One area in my life that I try to work on is making sure that I am happy with what I am doing. Not that every moment needs to be fun and entertaining, but seeking to spend my time in a way that is aligned with who I want to be as a person. This of course assumes that I know what I stand for as a person, which is also something I find myself contemplating as well. But, generally there are a few things I aim for: I know that I want to be a good father and husband, provide for my family, cultivate meaningful relationships, be healthy both spiritually and physically, and use my skills in a way that contributes to society.
If you find yourself spending your time in a way that does not support who you want to be as a person, there is a fundamental tension in your existence since your actions don't support your authentic goals. They can either be completely unaligned, or only partially aligned. It is, of course, somewhat of a balancing act to accomplish. However, to whatever degree it exists, this tension can be a source of great unhappiness and really impact your state of mind. This in turn, cascades to many other parts of your life as well.
I am no stranger to this pattern: I have certain fear- and insecurity-based compulsions that drive me to relentlessly pursue things for reasons that have nothing to do with my authentic goals. For example, concerns over status, wealth, and prestige are things that can grip me from time to time, and when that happens, I often find myself doing things that make me pretty miserable. And once ensnared, it is especially hard to let go, especially if I seem to be succeeding at it. Sometimes I've heard this situation called the "golden handcuffs", which kind of makes sense. You have chosen a kind of trap.
Letting go in these or other situations can be difficult, if not downright terrifying, and you can find yourself stagnant in this state for a long time. You may one day choose to make a change, or life may simply force the situation for you, but either way, it can be scary. But it's really the only way things can get better on a fundamental level, and you can start looking for and engaging with life in a way that supports who you want to be. Not that you have to be reckless or irresponsible about it, but certainly, try to be open, seek and evaluate new opportunities that fit your authentic goals as a human being.

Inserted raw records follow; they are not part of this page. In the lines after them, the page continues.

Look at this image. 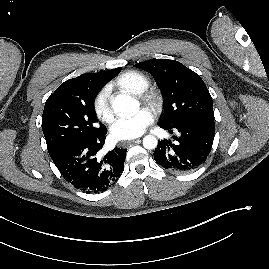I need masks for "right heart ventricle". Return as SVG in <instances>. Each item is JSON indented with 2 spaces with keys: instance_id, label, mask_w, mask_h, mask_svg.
I'll return each mask as SVG.
<instances>
[{
  "instance_id": "1",
  "label": "right heart ventricle",
  "mask_w": 269,
  "mask_h": 269,
  "mask_svg": "<svg viewBox=\"0 0 269 269\" xmlns=\"http://www.w3.org/2000/svg\"><path fill=\"white\" fill-rule=\"evenodd\" d=\"M114 85L125 93L139 95L149 86V79L139 71L128 70L115 79Z\"/></svg>"
}]
</instances>
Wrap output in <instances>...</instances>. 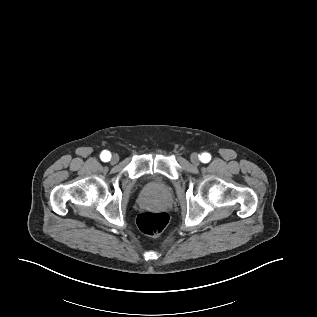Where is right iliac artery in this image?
Segmentation results:
<instances>
[{"label":"right iliac artery","mask_w":317,"mask_h":317,"mask_svg":"<svg viewBox=\"0 0 317 317\" xmlns=\"http://www.w3.org/2000/svg\"><path fill=\"white\" fill-rule=\"evenodd\" d=\"M100 158L102 161L107 162L111 159V154L109 151H102V153L100 154Z\"/></svg>","instance_id":"right-iliac-artery-1"}]
</instances>
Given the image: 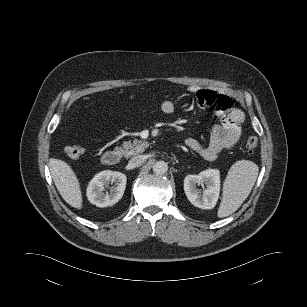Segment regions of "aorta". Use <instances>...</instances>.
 <instances>
[{
	"label": "aorta",
	"mask_w": 307,
	"mask_h": 307,
	"mask_svg": "<svg viewBox=\"0 0 307 307\" xmlns=\"http://www.w3.org/2000/svg\"><path fill=\"white\" fill-rule=\"evenodd\" d=\"M168 171V165L164 161H157L153 165V172L157 175H163Z\"/></svg>",
	"instance_id": "obj_1"
}]
</instances>
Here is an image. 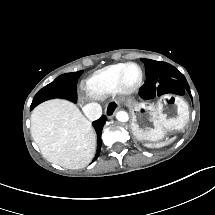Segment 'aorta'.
<instances>
[{
  "label": "aorta",
  "mask_w": 215,
  "mask_h": 215,
  "mask_svg": "<svg viewBox=\"0 0 215 215\" xmlns=\"http://www.w3.org/2000/svg\"><path fill=\"white\" fill-rule=\"evenodd\" d=\"M115 117L118 121H127L128 120V114L124 110H119L115 113Z\"/></svg>",
  "instance_id": "762f6f07"
}]
</instances>
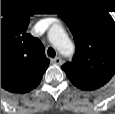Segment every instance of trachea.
Returning a JSON list of instances; mask_svg holds the SVG:
<instances>
[{
  "label": "trachea",
  "instance_id": "1",
  "mask_svg": "<svg viewBox=\"0 0 115 114\" xmlns=\"http://www.w3.org/2000/svg\"><path fill=\"white\" fill-rule=\"evenodd\" d=\"M47 53H48V56L49 57H55V55H56V52H55V50L53 49V48H48V51H47Z\"/></svg>",
  "mask_w": 115,
  "mask_h": 114
}]
</instances>
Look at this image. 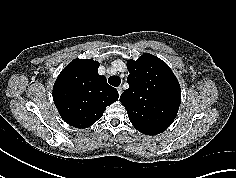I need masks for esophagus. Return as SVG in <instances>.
Returning a JSON list of instances; mask_svg holds the SVG:
<instances>
[{
  "label": "esophagus",
  "instance_id": "obj_1",
  "mask_svg": "<svg viewBox=\"0 0 236 178\" xmlns=\"http://www.w3.org/2000/svg\"><path fill=\"white\" fill-rule=\"evenodd\" d=\"M117 91H118L119 96H121V94H122V87L119 86V87L117 88Z\"/></svg>",
  "mask_w": 236,
  "mask_h": 178
}]
</instances>
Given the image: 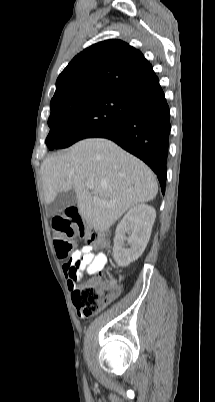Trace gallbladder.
<instances>
[{
	"instance_id": "gallbladder-1",
	"label": "gallbladder",
	"mask_w": 215,
	"mask_h": 402,
	"mask_svg": "<svg viewBox=\"0 0 215 402\" xmlns=\"http://www.w3.org/2000/svg\"><path fill=\"white\" fill-rule=\"evenodd\" d=\"M77 203L76 194L72 191L60 192L55 199L48 204L47 211L49 216H53L67 207Z\"/></svg>"
}]
</instances>
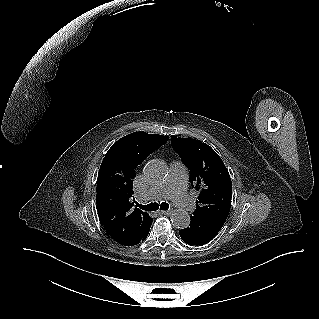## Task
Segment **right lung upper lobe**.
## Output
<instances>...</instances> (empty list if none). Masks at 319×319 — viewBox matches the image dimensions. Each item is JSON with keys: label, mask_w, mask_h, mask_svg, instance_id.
I'll list each match as a JSON object with an SVG mask.
<instances>
[{"label": "right lung upper lobe", "mask_w": 319, "mask_h": 319, "mask_svg": "<svg viewBox=\"0 0 319 319\" xmlns=\"http://www.w3.org/2000/svg\"><path fill=\"white\" fill-rule=\"evenodd\" d=\"M169 137L134 132L119 139L106 153L97 179V211L101 224L118 243L131 246L152 221L149 214L133 208L135 169L164 145Z\"/></svg>", "instance_id": "right-lung-upper-lobe-1"}]
</instances>
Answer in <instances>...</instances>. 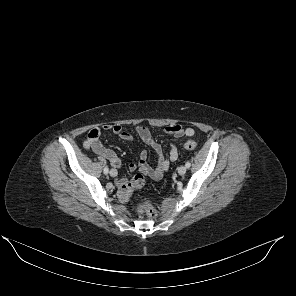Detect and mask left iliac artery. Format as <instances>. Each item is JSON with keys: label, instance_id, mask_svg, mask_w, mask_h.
<instances>
[{"label": "left iliac artery", "instance_id": "44dca946", "mask_svg": "<svg viewBox=\"0 0 296 296\" xmlns=\"http://www.w3.org/2000/svg\"><path fill=\"white\" fill-rule=\"evenodd\" d=\"M185 166H186V168H189L191 166V163L188 161V162H186Z\"/></svg>", "mask_w": 296, "mask_h": 296}]
</instances>
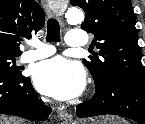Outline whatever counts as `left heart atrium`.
Wrapping results in <instances>:
<instances>
[{"mask_svg": "<svg viewBox=\"0 0 145 124\" xmlns=\"http://www.w3.org/2000/svg\"><path fill=\"white\" fill-rule=\"evenodd\" d=\"M33 81L40 92L59 100H68L82 92L85 75L79 64L56 56L36 65Z\"/></svg>", "mask_w": 145, "mask_h": 124, "instance_id": "obj_1", "label": "left heart atrium"}]
</instances>
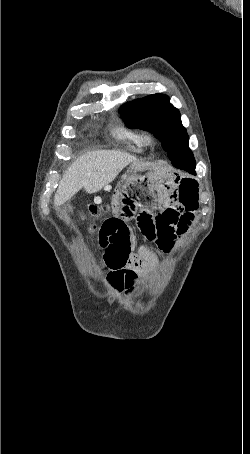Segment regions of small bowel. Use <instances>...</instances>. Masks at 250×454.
<instances>
[{"instance_id":"obj_1","label":"small bowel","mask_w":250,"mask_h":454,"mask_svg":"<svg viewBox=\"0 0 250 454\" xmlns=\"http://www.w3.org/2000/svg\"><path fill=\"white\" fill-rule=\"evenodd\" d=\"M198 183L189 177L129 172L114 188L117 215L106 219L98 233L104 250L106 280L116 289L134 288L140 274L153 269L155 258L135 251V237L127 220L136 214L143 235L169 252L195 217Z\"/></svg>"}]
</instances>
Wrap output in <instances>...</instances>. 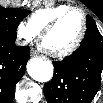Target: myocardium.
Masks as SVG:
<instances>
[{
  "label": "myocardium",
  "mask_w": 103,
  "mask_h": 103,
  "mask_svg": "<svg viewBox=\"0 0 103 103\" xmlns=\"http://www.w3.org/2000/svg\"><path fill=\"white\" fill-rule=\"evenodd\" d=\"M72 12H79L81 14L82 20H83L82 30H81L79 36L77 37V39L74 41V43L72 45H70L68 48L61 50V51H53V50H50L47 47H45L43 44L45 37L57 27V25L61 22V20L63 18H65L68 14H70ZM87 29H88V22H87L86 12L80 7H70L68 9L62 11L61 13H59L57 16H55L43 28V30L40 33V44H41L42 48L50 56L55 57V58H64V57H67V56L71 55L72 53H74L80 47V45L82 44V42L86 36Z\"/></svg>",
  "instance_id": "obj_1"
}]
</instances>
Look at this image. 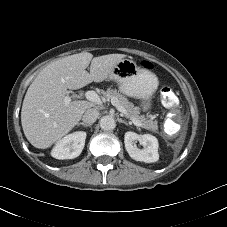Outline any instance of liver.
Here are the masks:
<instances>
[{"label":"liver","instance_id":"1","mask_svg":"<svg viewBox=\"0 0 227 227\" xmlns=\"http://www.w3.org/2000/svg\"><path fill=\"white\" fill-rule=\"evenodd\" d=\"M124 54L94 57L81 52L58 59L41 70L29 86L21 109V123L27 140L46 149L66 135L94 103L75 100L64 104L67 89H79L109 78ZM91 63V64H90ZM90 64V72L86 68Z\"/></svg>","mask_w":227,"mask_h":227}]
</instances>
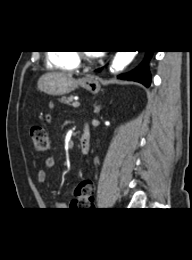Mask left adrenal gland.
I'll return each instance as SVG.
<instances>
[{
  "mask_svg": "<svg viewBox=\"0 0 192 260\" xmlns=\"http://www.w3.org/2000/svg\"><path fill=\"white\" fill-rule=\"evenodd\" d=\"M100 109H101L100 106H98V105H96V104L94 105V112H95V113L98 114V113L100 112Z\"/></svg>",
  "mask_w": 192,
  "mask_h": 260,
  "instance_id": "1",
  "label": "left adrenal gland"
}]
</instances>
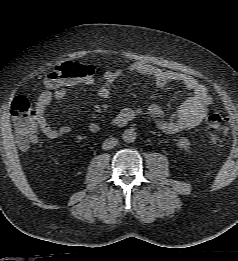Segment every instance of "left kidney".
I'll list each match as a JSON object with an SVG mask.
<instances>
[{"instance_id": "5707ae66", "label": "left kidney", "mask_w": 238, "mask_h": 261, "mask_svg": "<svg viewBox=\"0 0 238 261\" xmlns=\"http://www.w3.org/2000/svg\"><path fill=\"white\" fill-rule=\"evenodd\" d=\"M189 144H190L189 140L187 138H185V137H182L178 141V146L181 149H184V150H188Z\"/></svg>"}]
</instances>
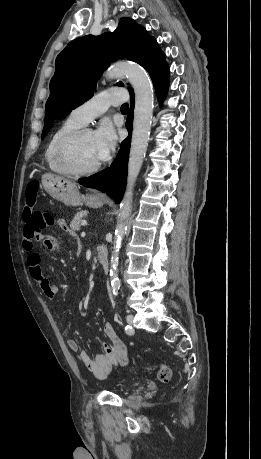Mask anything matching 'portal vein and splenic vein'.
<instances>
[{"mask_svg":"<svg viewBox=\"0 0 261 459\" xmlns=\"http://www.w3.org/2000/svg\"><path fill=\"white\" fill-rule=\"evenodd\" d=\"M82 225H87V223L85 221L82 222Z\"/></svg>","mask_w":261,"mask_h":459,"instance_id":"1","label":"portal vein and splenic vein"}]
</instances>
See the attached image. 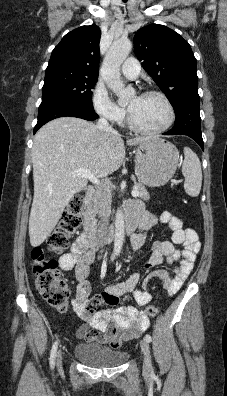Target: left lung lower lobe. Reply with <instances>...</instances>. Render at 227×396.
<instances>
[{
    "instance_id": "obj_1",
    "label": "left lung lower lobe",
    "mask_w": 227,
    "mask_h": 396,
    "mask_svg": "<svg viewBox=\"0 0 227 396\" xmlns=\"http://www.w3.org/2000/svg\"><path fill=\"white\" fill-rule=\"evenodd\" d=\"M199 110V100L184 101L179 107L175 109L176 120L174 127L163 134L187 135L194 139L204 150Z\"/></svg>"
}]
</instances>
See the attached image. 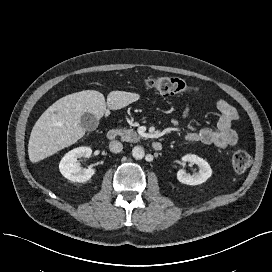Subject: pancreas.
<instances>
[{
  "label": "pancreas",
  "instance_id": "cf45deb5",
  "mask_svg": "<svg viewBox=\"0 0 272 272\" xmlns=\"http://www.w3.org/2000/svg\"><path fill=\"white\" fill-rule=\"evenodd\" d=\"M119 135L121 136L122 140L126 142L136 143L141 139V136L138 135V133L133 129H120Z\"/></svg>",
  "mask_w": 272,
  "mask_h": 272
}]
</instances>
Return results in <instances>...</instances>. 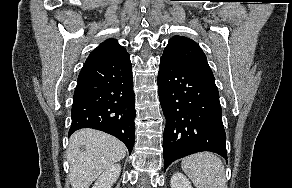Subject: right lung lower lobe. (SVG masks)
Listing matches in <instances>:
<instances>
[{
	"label": "right lung lower lobe",
	"instance_id": "right-lung-lower-lobe-1",
	"mask_svg": "<svg viewBox=\"0 0 292 188\" xmlns=\"http://www.w3.org/2000/svg\"><path fill=\"white\" fill-rule=\"evenodd\" d=\"M134 105L129 54L86 61L73 96L69 135L81 128L101 130L121 140L131 153L135 141Z\"/></svg>",
	"mask_w": 292,
	"mask_h": 188
}]
</instances>
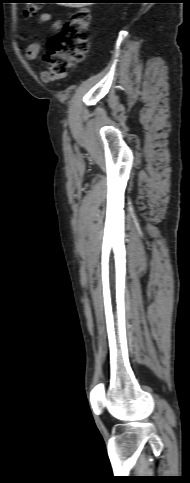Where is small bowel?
<instances>
[{
    "label": "small bowel",
    "instance_id": "1",
    "mask_svg": "<svg viewBox=\"0 0 190 483\" xmlns=\"http://www.w3.org/2000/svg\"><path fill=\"white\" fill-rule=\"evenodd\" d=\"M40 22L42 24L48 25V27L52 31H58L61 27V22L59 20H53L49 13H43L40 16ZM39 51H40V45L38 43H35V42L30 43L26 48L25 55H26L27 59L34 60L38 57ZM41 78H42L43 81L49 80V77L46 74V72L42 73Z\"/></svg>",
    "mask_w": 190,
    "mask_h": 483
}]
</instances>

Not so many years ago, I was working solely as an independent, earning money mostly doing freelance projects. Things were fine, but the work wasn't terribly rewarding, and the hours were long. But I did have some flexibility and freedom in how and where I worked, which I did value, so things were ok. But after a while, I decided that what I really needed to do was to grow my operation into something bigger; that way the company could make more money and generate bigger, more serious work. So I found partners, and we grew the team to 8 people, and found a lot more work. Some measure of succes, to be sure. However, I still wasn't terribly happy, the work still wasn't very fulfilling, and the hours were still quite long. The only difference was I had just invested a lot more into the effort and increased responsibility to the team I had created to support it. After a while, a combination of circumstances forced us to disband the business after a couple of years.
It was emotionally quite a draining time; I had felt like I had failed and everything I had spent building for quite a few years totally unraveled, which was discouraging. However, now several years later, I have realized a few things: first, while I thought my efforts were in line with my goals, they were not. I was working more towards financial success, and it was suffocating my true concerns, and I was suffering and unhappy as a result. Second, since that venture ended, I have felt a new found freedom that I hadn't felt in a truly long time, and it created space in my life to do more things that I had been really missing: I've found a new martial art to practice and a whole bunch of great people in that community (BJJ!), I've helped (and joined) several startups with great missions, and I've found freelance work with new bunch of folks working with an amazing non-profit that has been incredibly rewarding on many fronts.
Life is undeniably much better as a result of that previous project failing. That failure created room for new opportunities to arise that really were much better aligned with who I wanted to be as a person. So, if you find yourself in that position, take a breath. In that chasm of the unknown lies the endless possibility of new opportunities.